# Exercise objective
Scan the listing below and copy each line holding the word "Cartucho".

# Given information

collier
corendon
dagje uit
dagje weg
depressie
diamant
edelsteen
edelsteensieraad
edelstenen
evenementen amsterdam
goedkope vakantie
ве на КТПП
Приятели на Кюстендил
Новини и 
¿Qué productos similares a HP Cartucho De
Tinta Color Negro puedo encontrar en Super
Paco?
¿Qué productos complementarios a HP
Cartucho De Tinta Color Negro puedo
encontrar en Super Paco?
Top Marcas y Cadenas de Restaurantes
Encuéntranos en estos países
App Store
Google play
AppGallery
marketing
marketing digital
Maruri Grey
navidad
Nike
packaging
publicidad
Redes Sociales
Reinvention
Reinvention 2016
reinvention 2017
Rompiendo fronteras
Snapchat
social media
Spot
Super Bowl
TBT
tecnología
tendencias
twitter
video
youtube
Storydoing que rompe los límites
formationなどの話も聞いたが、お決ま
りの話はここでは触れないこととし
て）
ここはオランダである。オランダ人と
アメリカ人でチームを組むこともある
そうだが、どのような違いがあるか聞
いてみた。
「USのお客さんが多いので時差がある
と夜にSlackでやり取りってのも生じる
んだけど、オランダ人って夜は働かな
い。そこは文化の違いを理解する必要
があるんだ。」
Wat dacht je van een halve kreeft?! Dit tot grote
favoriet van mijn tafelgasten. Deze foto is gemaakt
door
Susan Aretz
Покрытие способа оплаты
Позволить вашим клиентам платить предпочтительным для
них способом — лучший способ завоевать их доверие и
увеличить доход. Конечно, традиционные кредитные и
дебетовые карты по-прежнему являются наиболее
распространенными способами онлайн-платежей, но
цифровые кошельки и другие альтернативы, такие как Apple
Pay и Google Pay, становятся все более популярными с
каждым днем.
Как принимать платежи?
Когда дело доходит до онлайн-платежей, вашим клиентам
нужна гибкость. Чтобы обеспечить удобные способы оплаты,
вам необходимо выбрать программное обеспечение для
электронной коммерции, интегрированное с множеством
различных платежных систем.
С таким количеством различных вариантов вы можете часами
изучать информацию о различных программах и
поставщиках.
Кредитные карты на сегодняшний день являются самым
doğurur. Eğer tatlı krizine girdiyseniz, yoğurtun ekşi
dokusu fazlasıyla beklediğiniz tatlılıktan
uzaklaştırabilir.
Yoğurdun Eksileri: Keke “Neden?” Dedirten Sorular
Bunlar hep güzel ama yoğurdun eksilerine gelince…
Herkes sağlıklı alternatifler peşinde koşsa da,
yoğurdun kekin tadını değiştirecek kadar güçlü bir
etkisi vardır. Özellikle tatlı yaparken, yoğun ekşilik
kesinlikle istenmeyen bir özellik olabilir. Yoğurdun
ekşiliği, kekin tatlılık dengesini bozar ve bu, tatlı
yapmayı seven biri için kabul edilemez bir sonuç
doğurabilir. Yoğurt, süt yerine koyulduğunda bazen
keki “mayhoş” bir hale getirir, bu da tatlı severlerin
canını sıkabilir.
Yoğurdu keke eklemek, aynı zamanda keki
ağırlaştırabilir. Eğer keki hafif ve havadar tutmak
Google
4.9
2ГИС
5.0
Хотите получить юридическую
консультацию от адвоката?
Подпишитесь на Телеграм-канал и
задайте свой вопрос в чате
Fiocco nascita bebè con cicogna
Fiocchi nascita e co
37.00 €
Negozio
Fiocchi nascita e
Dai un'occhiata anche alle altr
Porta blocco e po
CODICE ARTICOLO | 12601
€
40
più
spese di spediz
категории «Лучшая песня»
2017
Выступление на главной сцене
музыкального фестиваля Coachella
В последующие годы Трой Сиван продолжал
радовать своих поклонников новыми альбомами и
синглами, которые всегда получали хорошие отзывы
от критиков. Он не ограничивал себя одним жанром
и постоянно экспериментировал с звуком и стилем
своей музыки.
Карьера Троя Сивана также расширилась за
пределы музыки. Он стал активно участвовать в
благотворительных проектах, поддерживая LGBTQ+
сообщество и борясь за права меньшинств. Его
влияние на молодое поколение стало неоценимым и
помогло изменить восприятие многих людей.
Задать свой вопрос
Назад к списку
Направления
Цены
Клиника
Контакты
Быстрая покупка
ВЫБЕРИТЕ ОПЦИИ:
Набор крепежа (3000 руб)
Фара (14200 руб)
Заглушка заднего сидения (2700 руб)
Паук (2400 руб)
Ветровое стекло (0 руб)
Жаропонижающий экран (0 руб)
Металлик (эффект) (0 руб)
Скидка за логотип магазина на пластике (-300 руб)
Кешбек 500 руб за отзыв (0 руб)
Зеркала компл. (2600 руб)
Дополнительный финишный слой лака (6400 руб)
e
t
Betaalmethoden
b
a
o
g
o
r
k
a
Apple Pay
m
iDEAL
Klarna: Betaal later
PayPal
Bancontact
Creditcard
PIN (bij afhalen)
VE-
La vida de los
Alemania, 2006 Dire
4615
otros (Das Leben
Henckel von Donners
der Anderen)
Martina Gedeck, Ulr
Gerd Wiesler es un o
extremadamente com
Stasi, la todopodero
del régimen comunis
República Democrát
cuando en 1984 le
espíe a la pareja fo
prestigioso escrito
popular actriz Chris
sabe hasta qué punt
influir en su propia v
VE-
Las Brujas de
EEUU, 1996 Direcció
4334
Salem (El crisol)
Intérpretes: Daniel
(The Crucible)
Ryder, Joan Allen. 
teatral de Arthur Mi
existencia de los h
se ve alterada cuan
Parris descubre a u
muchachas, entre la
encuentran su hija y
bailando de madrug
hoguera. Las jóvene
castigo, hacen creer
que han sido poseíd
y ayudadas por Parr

# Result for this task
¿Qué productos similares a HP Cartucho De
Cartucho De Tinta Color Negro puedo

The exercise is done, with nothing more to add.